> _AIM OF THE TASK_
Only lines with the word "instances" belong in the answer; copy them from the records below.
Segment Start: TASK INPUT
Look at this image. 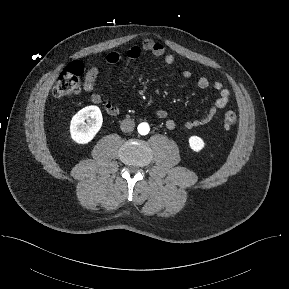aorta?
Returning <instances> with one entry per match:
<instances>
[{
  "instance_id": "1",
  "label": "aorta",
  "mask_w": 289,
  "mask_h": 289,
  "mask_svg": "<svg viewBox=\"0 0 289 289\" xmlns=\"http://www.w3.org/2000/svg\"><path fill=\"white\" fill-rule=\"evenodd\" d=\"M149 125L147 123H141L138 125V132L141 135H146L149 133Z\"/></svg>"
}]
</instances>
Segment End: TASK INPUT
> _RESPONSE_
Returning <instances> with one entry per match:
<instances>
</instances>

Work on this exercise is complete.